When He flooded the world, He was even thinking of the very person who now tries to pin injustice on Him. If the Lord had not sent a flood, then humans would have snuffed themselves out. We would never have been born. God wanted us alive!5 He wanted to give us a chance to honor and enjoy Him forever.6 He gave the pre-Flood people plenty of chances, but they ignored Noah’s message to repent.7 God loves us enough to have judged them. We now have a chance to repent of our sins and trust in the Lord Jesus Christ, who absorbed our punishment in Himself before He defeated death.8
Was a worldwide flood judgment too extreme? Only to those who don’t want to acknowledge the just penalty for their own sins by pretending that God lacks love.
References
- Such as the people cited in Romans 1:18 who “who suppress the truth in unrighteousness.”
- Genesis 6:5.
- 2 Kings 23:10; Leviticus 20:2-5. Other crimes that helped condemn whole tribes or nations included homosexual gang rape (Judges 19:22; Ezekiel 16:46-50), incest (Leviticus 18:3, 6, 7, 24), bestiality (Leviticus 18:23), harlotry (Leviticus 19:29; Hosea 6:10; Ezekiel 16:35-39), and occultism (Leviticus 19:31; 2 Kings 21:6).

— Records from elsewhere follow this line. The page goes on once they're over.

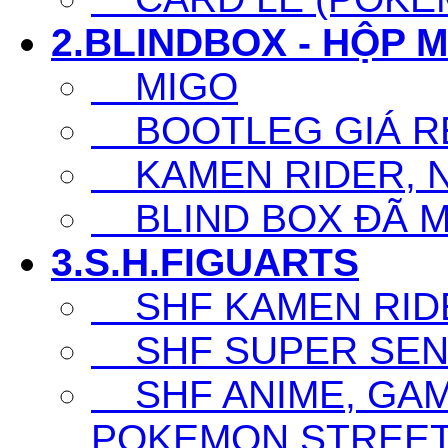
2.BLINDBOX - HỘP 
MIGO
BOOTLEG GIÁ R
KAMEN RIDER, N
BLIND BOX ĐÃ 
3.S.H.FIGUARTS
SHF KAMEN RID
SHF SUPER SENT
SHF ANIME, GAM
POKEMON,STREET F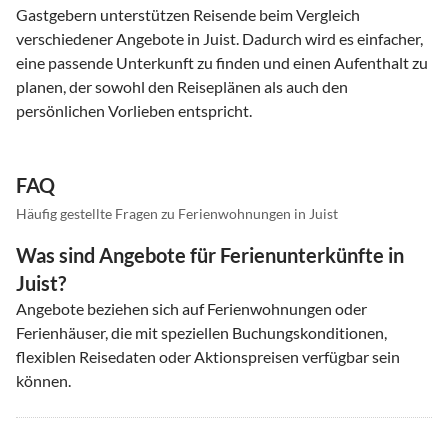
Gastgebern unterstützen Reisende beim Vergleich
verschiedener Angebote in Juist. Dadurch wird es einfacher,
eine passende Unterkunft zu finden und einen Aufenthalt zu
planen, der sowohl den Reiseplänen als auch den
persönlichen Vorlieben entspricht.
FAQ
Häufig gestellte Fragen zu Ferienwohnungen in Juist
Was sind Angebote für Ferienunterkünfte in
Juist?
Angebote beziehen sich auf Ferienwohnungen oder
Ferienhäuser, die mit speziellen Buchungskonditionen,
flexiblen Reisedaten oder Aktionspreisen verfügbar sein
können.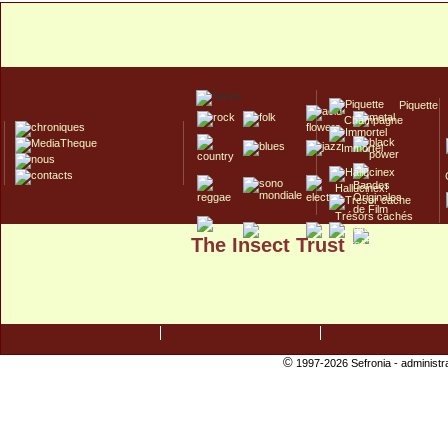
Piquette
Champagne
Immortel
Hallucinex!
Trésors cachés
The Insect Trust
Culte/Collector
©
1997-2026 Sefronia -
administr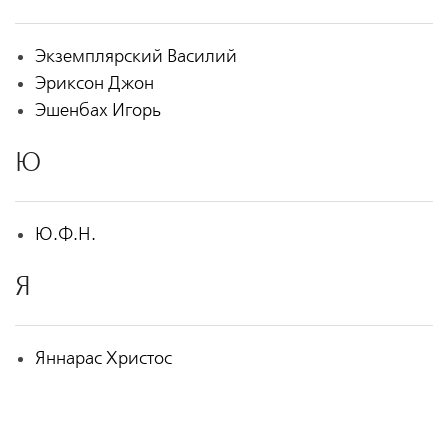
Экземплярский Василий
Эриксон Джон
Эшенбах Игорь
Ю
Ю.Ф.Н.
Я
Яннарас Христос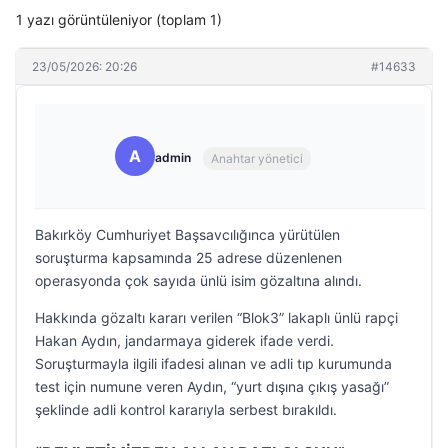
1 yazı görüntüleniyor (toplam 1)
23/05/2026: 20:26
#14633
A
admin
Anahtar yönetici
Bakırköy Cumhuriyet Başsavcılığınca yürütülen
soruşturma kapsamında 25 adrese düzenlenen
operasyonda çok sayıda ünlü isim gözaltına alındı.
Hakkında gözaltı kararı verilen “Blok3” lakaplı ünlü rapçi
Hakan Aydın, jandarmaya giderek ifade verdi.
Soruşturmayla ilgili ifadesi alınan ve adli tıp kurumunda
test için numune veren Aydın, “yurt dışına çıkış yasağı”
şeklinde adli kontrol kararıyla serbest bırakıldı.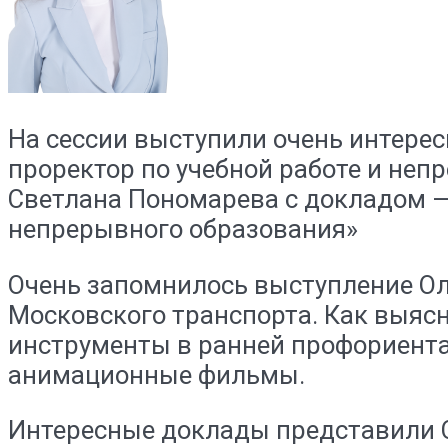
На сессии выступили очень интере
проректор по учебной работе и не
Светлана Пономарева с докладом 
непрерывного образования»
Очень запомнилось выступление Ол
Московского транспорта. Как выясн
инструменты в ранней профориентац
анимационные фильмы.
Интересные доклады представили Се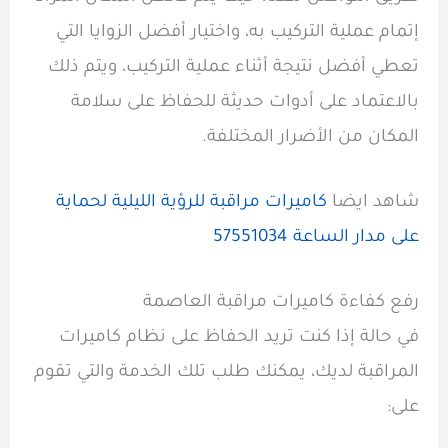
إتمام عملية التركيب به، واختيار أفضل الزوايا التي
تعطي أفضل نتيجة أثناء عملية التركيب، ويتم ذلك
بالاعتماد على أدوات حديثة للحفاظ على سلامة
المكان من الأضرار المختلفة.
شاهد ايضا
كاميرات مراقبة للرؤية الليلية لحماية
على مدار الساعة 57551034
رفع كفاءة كاميرات مراقبة العاصمة
في حالة إذا كنت تريد الحفاظ على نظام كاميرات
المراقبة لديك، يمكنك طلب تلك الخدمة والتي تقوم
على: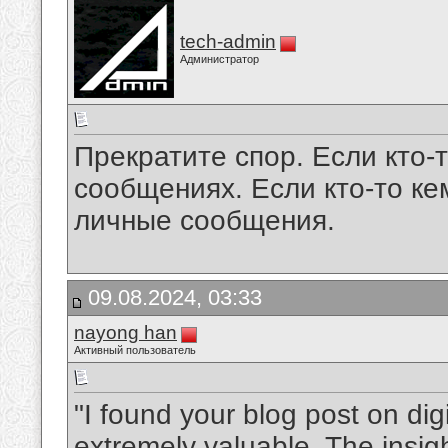
tech-admin
Администратор
Прекратите спор. Если кто-
сообщениях. Если кто-то ке
личные сообщения.
09.08.2024, 03:33
nayong han
Активный пользователь
"I found your blog post on dig
extremely valuable. The insi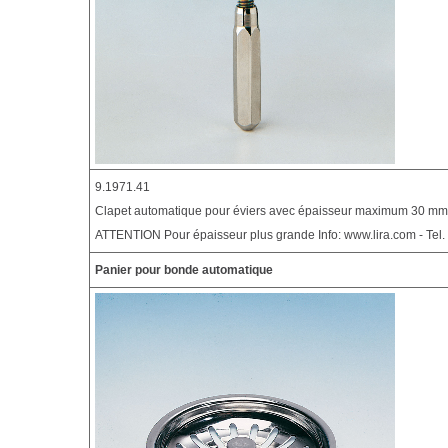
9.1971.41
Clapet automatique pour éviers avec épaisseur maximum 30 mm
ATTENTION Pour épaisseur plus grande Info: www.lira.com - Tel
Panier pour bonde automatique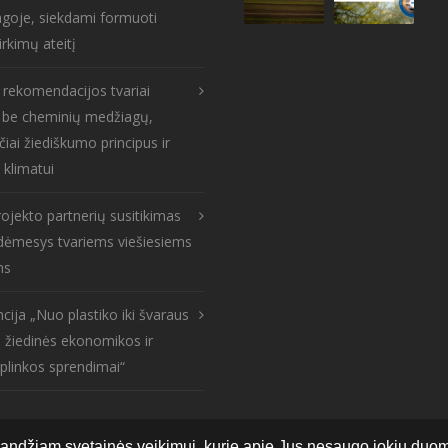
goje, siekdami formuoti
irkimų ateitį
s rekomendacijos tvariai
: be cheminių medžiagų,
čiai žiediškumo principus ir
 klimatui
ojekto partnerių susitikimas
: dėmesys tvariems viešiesiems
ms
cija „Nuo plastiko iki švaraus
 žiedinės ekonomikos ir
aplinkos sprendimai“
andžiam svetainės veikimui, kurie apie Jus nesaugo jokių duome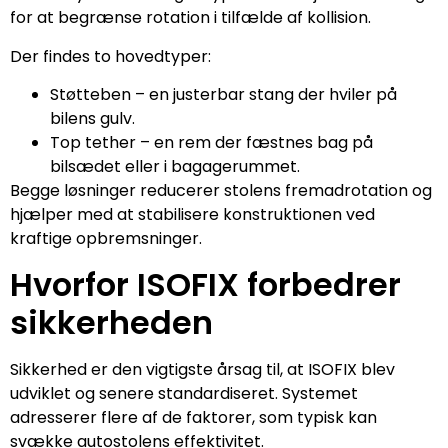
for at begrænse rotation i tilfælde af kollision.
Der findes to hovedtyper:
Støtteben – en justerbar stang der hviler på
bilens gulv.
Top tether – en rem der fæstnes bag på
bilsædet eller i bagagerummet.
Begge løsninger reducerer stolens fremadrotation og
hjælper med at stabilisere konstruktionen ved
kraftige opbremsninger.
Hvorfor ISOFIX forbedrer
sikkerheden
Sikkerhed er den vigtigste årsag til, at ISOFIX blev
udviklet og senere standardiseret. Systemet
adresserer flere af de faktorer, som typisk kan
svække autostolens effektivitet.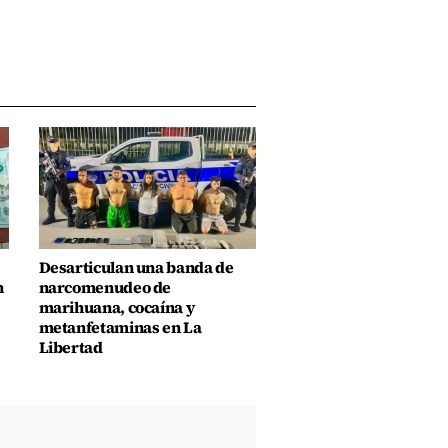
Desarticulan una banda de
n
narcomenudeo de
marihuana, cocaína y
metanfetaminas en La
Libertad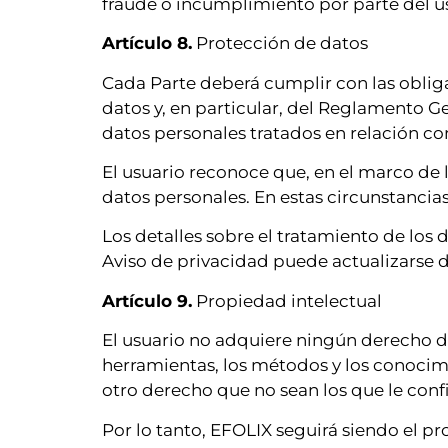
fraude o incumplimiento por parte del u
Artículo 8.
Protección de datos
Cada Parte deberá cumplir con las oblig
datos y, en particular, del Reglamento G
datos personales tratados en relación con
El usuario reconoce que, en el marco de l
datos personales. En estas circunstanci
Los detalles sobre el tratamiento de los 
Aviso de privacidad puede actualizarse 
Artículo 9.
Propiedad intelectual
El usuario no adquiere ningún derecho de
herramientas, los métodos y los conocimi
otro derecho que no sean los que le confi
Por lo tanto, EFOLIX seguirá siendo el pr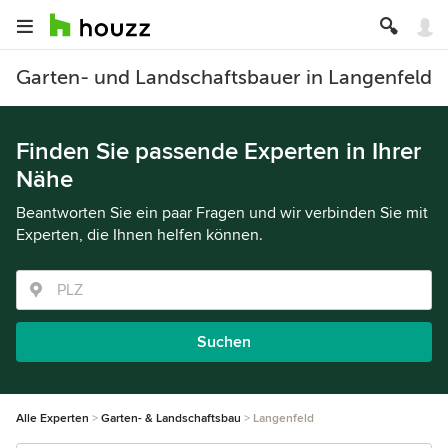
Garten- und Landschaftsbauer in Langenfeld
Finden Sie passende Experten in Ihrer
Nähe
Beantworten Sie ein paar Fragen und wir verbinden Sie mit
Experten, die Ihnen helfen können.
Suchen
Alle Experten
Garten- & Landschaftsbau
Langenfeld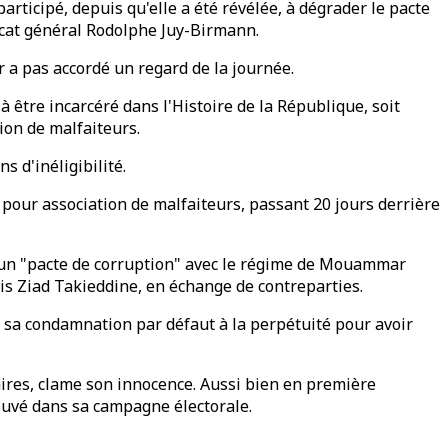
participé, depuis qu'elle a été révélée, à dégrader le pacte
vocat général Rodolphe Juy-Birmann.
r a pas accordé un regard de la journée.
à être incarcéré dans l'Histoire de la République, soit
ion de malfaiteurs.
s d'inéligibilité.
our association de malfaiteurs, passant 20 jours derrière
ué un "pacte de corruption" avec le régime de Mouammar
ais Ziad Takieddine, en échange de contreparties.
ès sa condamnation par défaut à la perpétuité pour avoir
aires, clame son innocence. Aussi bien en première
trouvé dans sa campagne électorale.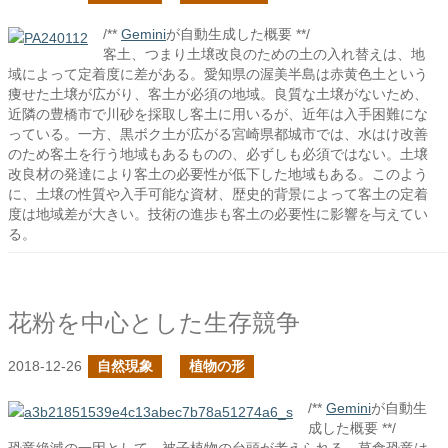
/**
Gemini
が自動生成した概要 **/
客土、つまり土壌改良のための土の入れ替えは、地
域によって定着度に差がある。愛知県の渥美半島は赤黄色土という
痩せた土壌が広がり、客土が必須の地域。良質な土壌がないため、
近隣の豊橋市で川砂を採取し客土に用いるが、近年は入手困難にな
っている。一方、黒ボク土が広がる宮崎県都城市では、水はけ改善
のため客土を行う地域もあるものの、必ずしも必須ではない。土壌
改良材の発達により客土の必要性が低下した地域もある。このよう
に、土壌の性質や入手可能な資材、歴史的背景によって客土の定着
度は地域差が大きい。技術の進歩も客土の必要性に影響を与えてい
る。
花粉を中心とした生存競争
2018-12-26
自然現象
植物の形
/**
Gemini
が自動生
成した概要 **/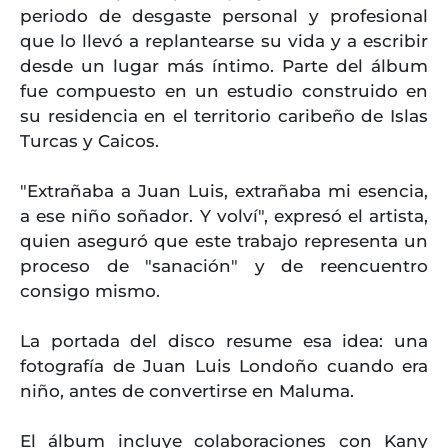
periodo de desgaste personal y profesional
que lo llevó a replantearse su vida y a escribir
desde un lugar más íntimo. Parte del álbum
fue compuesto en un estudio construido en
su residencia en el territorio caribeño de Islas
Turcas y Caicos.
"Extrañaba a Juan Luis, extrañaba mi esencia,
a ese niño soñador. Y volví", expresó el artista,
quien aseguró que este trabajo representa un
proceso de "sanación" y de reencuentro
consigo mismo.
La portada del disco resume esa idea: una
fotografía de Juan Luis Londoño cuando era
niño, antes de convertirse en Maluma.
El álbum incluye colaboraciones con Kany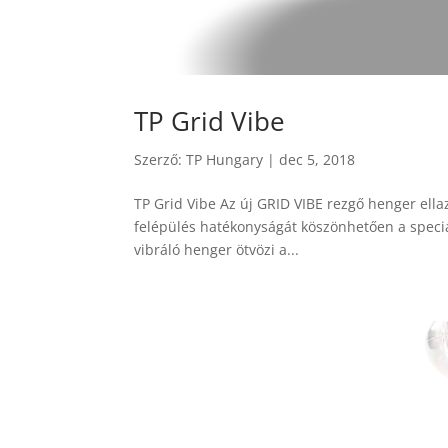
TP Grid Vibe
Szerző:
TP Hungary
|
dec 5, 2018
TP Grid Vibe Az új GRID VIBE rezgő henger ellazí
felépülés hatékonyságát köszönhetően a speciáli
vibráló henger ötvözi a...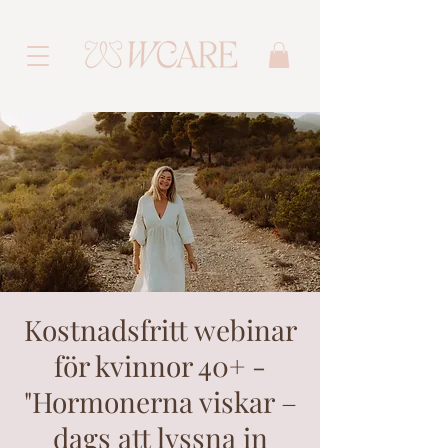
Kostnadsfritt webinar
för kvinnor 40+ -
"Hormonerna viskar –
dags att lyssna in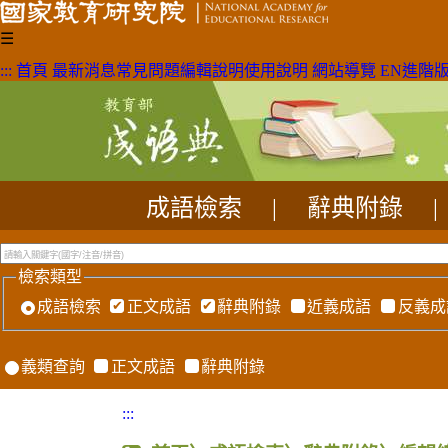
☰
:::
首頁
最新消息
常見問題
編輯說明
使用說明
網站導覽
EN
進階
成語檢索
|
辭典附錄
|
檢索類型
成語檢索
正文成語
辭典附錄
近義成語
反義成
義類查詢
正文成語
辭典附錄
:::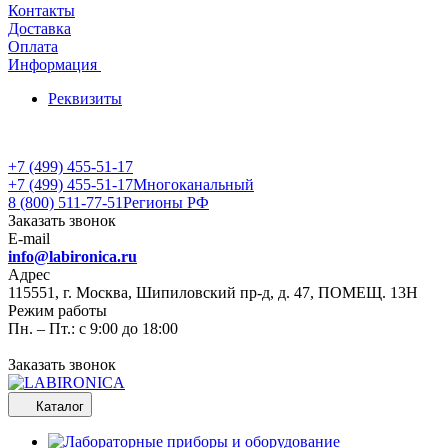
Контакты
Доставка
Оплата
Информация
Реквизиты
+7 (499) 455-51-17
+7 (499) 455-51-17
Многоканальный
8 (800) 511-77-51
Регионы РФ
Заказать звонок
E-mail
info@labironica.ru
Адрес
115551, г. Москва, Шипиловский пр-д, д. 47, ПОМЕЩ. 13Н
Режим работы
Пн. – Пт.: с 9:00 до 18:00
Заказать звонок
Каталог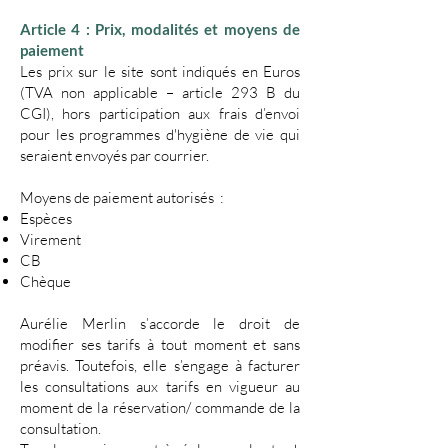
​​Article 4 : Prix, modalités et moyens de
paiement
Les prix sur le site sont indiqués en Euros
(TVA non applicable – article 293 B du
CGI), hors participation aux frais d’envoi
pour les programmes d'hygiène de vie qui
seraient envoyés par courrier.
​Moyens de paiement autorisés :
Espèces
Virement
CB
Chèque
Aurélie Merlin s’accorde le droit de
modifier ses tarifs à tout moment et sans
préavis. Toutefois, elle s’engage à facturer
les consultations aux tarifs en vigueur au
moment de la réservation/ commande de la
consultation.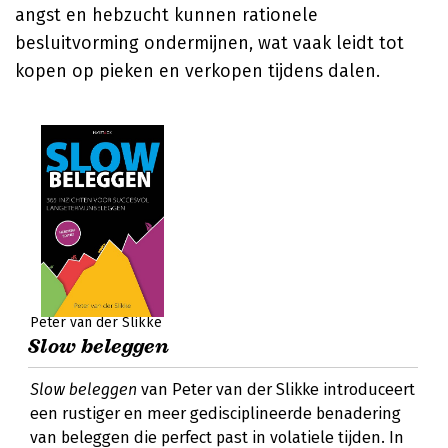
angst en hebzucht kunnen rationele
besluitvorming ondermijnen, wat vaak leidt tot
kopen op pieken en verkopen tijdens dalen.
Peter van der Slikke
Slow beleggen
Slow beleggen
van Peter van der Slikke introduceert
een rustiger en meer gedisciplineerde benadering
van beleggen die perfect past in volatiele tijden. In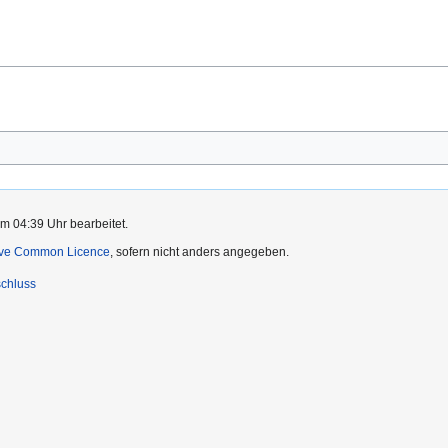
m 04:39 Uhr bearbeitet.
ive Common Licence
, sofern nicht anders angegeben.
chluss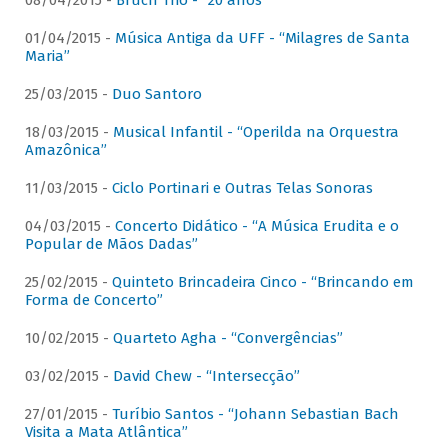
08/04/2015 -
Bruch Trio - “20 anos”
01/04/2015 -
Música Antiga da UFF - “Milagres de Santa
Maria”
25/03/2015 -
Duo Santoro
18/03/2015 -
Musical Infantil - “Operilda na Orquestra
Amazônica”
11/03/2015 -
Ciclo Portinari e Outras Telas Sonoras
04/03/2015 -
Concerto Didático - “A Música Erudita e o
Popular de Mãos Dadas”
25/02/2015 -
Quinteto Brincadeira Cinco - “Brincando em
Forma de Concerto”
10/02/2015 -
Quarteto Agha - “Convergências”
03/02/2015 -
David Chew - “Intersecção”
27/01/2015 -
Turíbio Santos - “Johann Sebastian Bach
Visita a Mata Atlântica”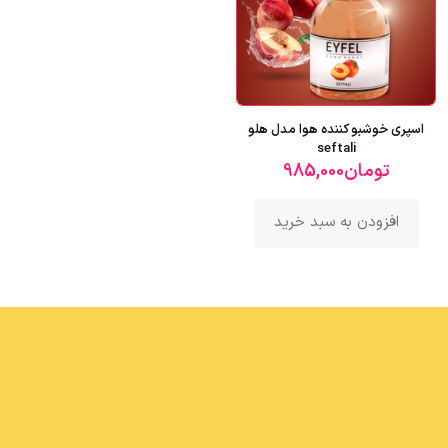
اسپری خوشبو کننده هوا مدل هلو
seftali
تومان
985,000
افزودن به سبد خرید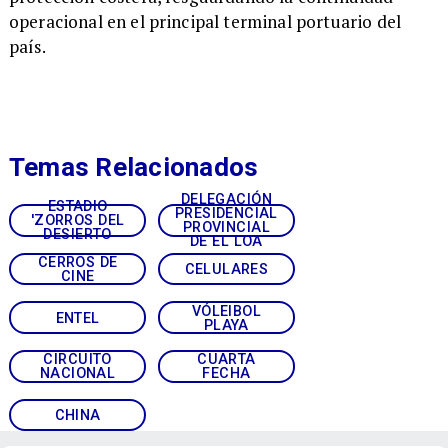
operacional en el principal terminal portuario del
país.
Temas Relacionados
DELEGACIÓN
ESTADIO
PRESIDENCIAL
'ZORROS DEL
PROVINCIAL
DESIERTO
DE EL LOA
CERROS DE
CELULARES
CINE
VÓLEIBOL
ENTEL
PLAYA
CIRCUITO
CUARTA
NACIONAL
FECHA
CHINA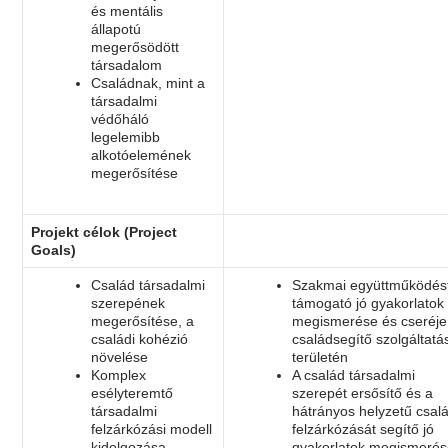
és mentális
állapotú
megerősödött
társadalom
Családnak, mint a
társadalmi
védőháló
legelemibb
alkotóelemének
megerősítése
Projekt célok (Project
Goals)
Család társadalmi
Szakmai együttműködés
szerepének
támogató jó gyakorlatok
megerősítése, a
megismerése és cseréje
családi kohézió
családsegítő szolgáltatá
növelése
területén
Komplex
A család társadalmi
esélyteremtő
szerepét ersősítő és a
társadalmi
hátrányos helyzetű csal
felzárkózási modell
felzárkózását segítő jó
kidolgozása
gyakorlatok megismeré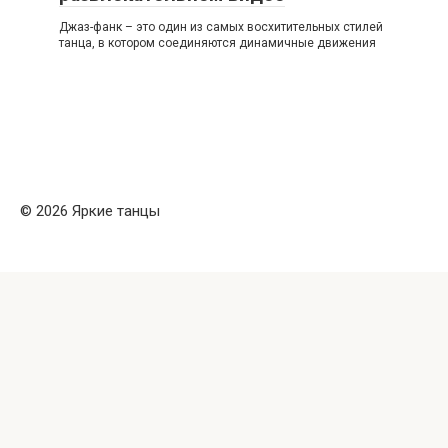
Джаз-фанк – это один из самых восхитительных стилей
танца, в котором соединяются динамичные движения
© 2026 Яркие танцы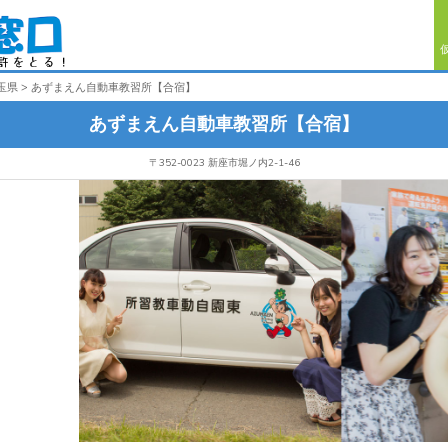
玉県
あずまえん自動車教習所【合宿】
あずまえん自動車教習所【合宿】
〒352-0023 新座市堀ノ内2-1-46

- Genesis 6:13. See Thomas, B. 2015. Pre-Flood Human Fossils Revisited. Acts & Facts. 44 (11): 14-15.
- Would you exchange your and your ancestors’ lives for those of the pre-Flood peoples so they could have lived long enough to annihilate themselves?
- Psalm 16:11.
- 2 Peter 2:5.
- 1 Corinthians 15: 3-4; Job 40:23.
* Dr. Thomas is Research Associate at the Institute for Creation Research and earned his Ph.D. in paleobiochemistry from the University of Liverpool.